- **TASK ITEM**
Every record, down to the last line, must be given again exactly.

- **RECORDS FOR PROCESSING**

Content starts

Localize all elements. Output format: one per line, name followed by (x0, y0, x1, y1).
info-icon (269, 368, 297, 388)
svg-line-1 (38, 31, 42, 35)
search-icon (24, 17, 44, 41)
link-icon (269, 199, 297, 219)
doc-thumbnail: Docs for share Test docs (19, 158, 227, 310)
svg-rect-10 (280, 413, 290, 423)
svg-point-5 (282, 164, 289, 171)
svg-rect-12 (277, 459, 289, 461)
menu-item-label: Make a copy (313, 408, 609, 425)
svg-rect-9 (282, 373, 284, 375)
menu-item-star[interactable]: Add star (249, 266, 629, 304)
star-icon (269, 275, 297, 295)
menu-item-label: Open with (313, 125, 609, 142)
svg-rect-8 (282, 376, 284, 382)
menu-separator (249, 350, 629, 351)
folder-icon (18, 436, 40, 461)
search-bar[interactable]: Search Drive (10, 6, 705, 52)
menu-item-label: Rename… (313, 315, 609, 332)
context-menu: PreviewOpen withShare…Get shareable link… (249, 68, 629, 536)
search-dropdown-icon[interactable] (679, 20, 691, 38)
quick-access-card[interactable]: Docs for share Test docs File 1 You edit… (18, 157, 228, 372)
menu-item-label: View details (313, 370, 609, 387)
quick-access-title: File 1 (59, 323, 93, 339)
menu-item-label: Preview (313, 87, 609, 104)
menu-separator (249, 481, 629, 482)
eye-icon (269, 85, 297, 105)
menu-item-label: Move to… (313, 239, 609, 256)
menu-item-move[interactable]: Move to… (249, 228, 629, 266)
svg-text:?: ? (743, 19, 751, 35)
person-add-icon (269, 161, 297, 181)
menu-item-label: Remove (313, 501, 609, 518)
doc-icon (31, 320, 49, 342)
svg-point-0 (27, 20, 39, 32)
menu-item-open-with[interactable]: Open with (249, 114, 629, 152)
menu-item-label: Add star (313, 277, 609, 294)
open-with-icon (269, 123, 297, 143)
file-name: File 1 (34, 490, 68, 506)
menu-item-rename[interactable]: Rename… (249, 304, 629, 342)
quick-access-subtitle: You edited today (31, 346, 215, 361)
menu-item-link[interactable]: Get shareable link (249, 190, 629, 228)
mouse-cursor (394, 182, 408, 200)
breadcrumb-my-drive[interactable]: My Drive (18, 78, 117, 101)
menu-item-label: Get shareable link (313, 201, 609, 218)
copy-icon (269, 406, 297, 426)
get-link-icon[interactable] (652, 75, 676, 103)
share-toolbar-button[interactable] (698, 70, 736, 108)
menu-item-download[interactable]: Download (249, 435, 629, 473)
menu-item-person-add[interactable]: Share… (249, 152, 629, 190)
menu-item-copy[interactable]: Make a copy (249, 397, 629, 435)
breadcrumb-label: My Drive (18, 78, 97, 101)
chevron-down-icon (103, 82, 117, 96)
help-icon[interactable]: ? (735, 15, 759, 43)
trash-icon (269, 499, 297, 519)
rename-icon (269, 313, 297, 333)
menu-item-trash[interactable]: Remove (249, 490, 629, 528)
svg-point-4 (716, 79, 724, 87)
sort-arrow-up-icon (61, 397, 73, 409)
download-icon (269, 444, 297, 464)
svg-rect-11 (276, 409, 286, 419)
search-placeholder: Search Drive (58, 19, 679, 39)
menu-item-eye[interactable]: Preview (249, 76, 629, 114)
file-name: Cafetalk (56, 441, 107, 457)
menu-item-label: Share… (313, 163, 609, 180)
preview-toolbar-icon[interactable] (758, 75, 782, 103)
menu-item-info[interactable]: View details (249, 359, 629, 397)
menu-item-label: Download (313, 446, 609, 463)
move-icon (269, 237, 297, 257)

Content ends

- **OUTPUT FOR THIS TASK**
Localize all elements. Output format: one per line, name followed by (x0, y0, x1, y1).
info-icon (269, 368, 297, 388)
svg-line-1 (38, 31, 42, 35)
search-icon (24, 17, 44, 41)
link-icon (269, 199, 297, 219)
doc-thumbnail: Docs for share Test docs (19, 158, 227, 310)
svg-rect-10 (280, 413, 290, 423)
svg-point-5 (282, 164, 289, 171)
svg-rect-12 (277, 459, 289, 461)
menu-item-label: Make a copy (313, 408, 609, 425)
svg-rect-9 (282, 373, 284, 375)
menu-item-star[interactable]: Add star (249, 266, 629, 304)
star-icon (269, 275, 297, 295)
menu-item-label: Open with (313, 125, 609, 142)
svg-rect-8 (282, 376, 284, 382)
menu-separator (249, 350, 629, 351)
folder-icon (18, 436, 40, 461)
search-bar[interactable]: Search Drive (10, 6, 705, 52)
menu-item-label: Rename… (313, 315, 609, 332)
context-menu: PreviewOpen withShare…Get shareable link… (249, 68, 629, 536)
search-dropdown-icon[interactable] (679, 20, 691, 38)
quick-access-card[interactable]: Docs for share Test docs File 1 You edit… (18, 157, 228, 372)
menu-item-label: View details (313, 370, 609, 387)
quick-access-title: File 1 (59, 323, 93, 339)
menu-item-label: Preview (313, 87, 609, 104)
menu-separator (249, 481, 629, 482)
eye-icon (269, 85, 297, 105)
menu-item-label: Move to… (313, 239, 609, 256)
menu-item-move[interactable]: Move to… (249, 228, 629, 266)
svg-text:?: ? (743, 19, 751, 35)
person-add-icon (269, 161, 297, 181)
menu-item-label: Remove (313, 501, 609, 518)
doc-icon (31, 320, 49, 342)
svg-point-0 (27, 20, 39, 32)
menu-item-open-with[interactable]: Open with (249, 114, 629, 152)
menu-item-label: Add star (313, 277, 609, 294)
open-with-icon (269, 123, 297, 143)
file-name: File 1 (34, 490, 68, 506)
menu-item-rename[interactable]: Rename… (249, 304, 629, 342)
quick-access-subtitle: You edited today (31, 346, 215, 361)
menu-item-link[interactable]: Get shareable link (249, 190, 629, 228)
mouse-cursor (394, 182, 408, 200)
breadcrumb-my-drive[interactable]: My Drive (18, 78, 117, 101)
menu-item-label: Get shareable link (313, 201, 609, 218)
copy-icon (269, 406, 297, 426)
get-link-icon[interactable] (652, 75, 676, 103)
share-toolbar-button[interactable] (698, 70, 736, 108)
menu-item-download[interactable]: Download (249, 435, 629, 473)
menu-item-person-add[interactable]: Share… (249, 152, 629, 190)
menu-item-copy[interactable]: Make a copy (249, 397, 629, 435)
breadcrumb-label: My Drive (18, 78, 97, 101)
chevron-down-icon (103, 82, 117, 96)
help-icon[interactable]: ? (735, 15, 759, 43)
trash-icon (269, 499, 297, 519)
rename-icon (269, 313, 297, 333)
menu-item-trash[interactable]: Remove (249, 490, 629, 528)
svg-point-4 (716, 79, 724, 87)
sort-arrow-up-icon (61, 397, 73, 409)
download-icon (269, 444, 297, 464)
svg-rect-11 (276, 409, 286, 419)
search-placeholder: Search Drive (58, 19, 679, 39)
menu-item-eye[interactable]: Preview (249, 76, 629, 114)
file-name: Cafetalk (56, 441, 107, 457)
menu-item-label: Share… (313, 163, 609, 180)
preview-toolbar-icon[interactable] (758, 75, 782, 103)
menu-item-info[interactable]: View details (249, 359, 629, 397)
menu-item-label: Download (313, 446, 609, 463)
move-icon (269, 237, 297, 257)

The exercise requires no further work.